Nebraska by Ron Hansen

1. How does Hansen manage to capture the entire region in just a few pages of text?

Hansen provides the reader with details about the land, the town, and the people who live there. There are no main characters or few characters at all but there are people who are citizens of the town. His details make them part of the landscape and important contributors to the image of Nebraska.

2. What are some images that spring to mind after you’ve read the piece?

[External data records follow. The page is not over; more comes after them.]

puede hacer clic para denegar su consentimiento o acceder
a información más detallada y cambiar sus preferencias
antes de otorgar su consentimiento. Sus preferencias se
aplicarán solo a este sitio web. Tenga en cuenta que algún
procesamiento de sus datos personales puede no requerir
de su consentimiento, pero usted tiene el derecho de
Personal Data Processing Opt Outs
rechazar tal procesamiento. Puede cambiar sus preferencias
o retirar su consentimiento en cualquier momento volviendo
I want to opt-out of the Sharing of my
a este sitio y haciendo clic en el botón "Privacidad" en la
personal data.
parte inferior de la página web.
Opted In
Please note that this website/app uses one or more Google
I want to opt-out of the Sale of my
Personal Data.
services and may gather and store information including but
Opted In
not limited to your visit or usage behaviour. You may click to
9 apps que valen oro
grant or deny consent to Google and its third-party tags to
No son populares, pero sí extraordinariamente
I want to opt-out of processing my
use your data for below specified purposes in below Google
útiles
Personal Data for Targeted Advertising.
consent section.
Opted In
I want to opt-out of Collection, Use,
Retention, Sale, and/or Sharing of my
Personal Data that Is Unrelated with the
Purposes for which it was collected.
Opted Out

I want to know more about the inhabitants that are mentioned on the last page. I want to know more about the “sixty year old man named Adolf Schooley” that is “a boy again in bed” and I want to know more about Mrs. Antoinette Heft who is “at the Home Restaurant…looking up at the stars the Pawnee Indians looked at.”

3. What techniques does Hansen use that you could ‘steal’ to make your own work more vivid and emotionally satisfying?

The technique of describing what the town not only has but also doesn’t have. Hansen points out that “an outsider is only aware of what isn’t” and then lists details that that the town does not have, like a bookshop, a pharmacy, and a picture show. The details of what isn’t there is just as important to capturing the essence of Nebraska as the details of what is.